- Task goal: Copy every entry below verbatim, except for images.

- The data:

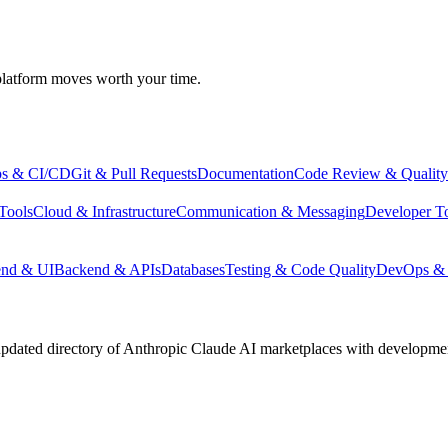
atform moves worth your time.
s & CI/CD
Git & Pull Requests
Documentation
Code Review & Quality
Tools
Cloud & Infrastructure
Communication & Messaging
Developer T
end & UI
Backend & APIs
Databases
Testing & Code Quality
DevOps & 
pdated directory of Anthropic Claude AI marketplaces with development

- Exercise solution:
atform moves worth your time.
s & CI/CD
Git & Pull Requests
Documentation
Code Review & Quality
Tools
Cloud & Infrastructure
Communication & Messaging
Developer T
end & UI
Backend & APIs
Databases
Testing & Code Quality
DevOps & 
pdated directory of Anthropic Claude AI marketplaces with development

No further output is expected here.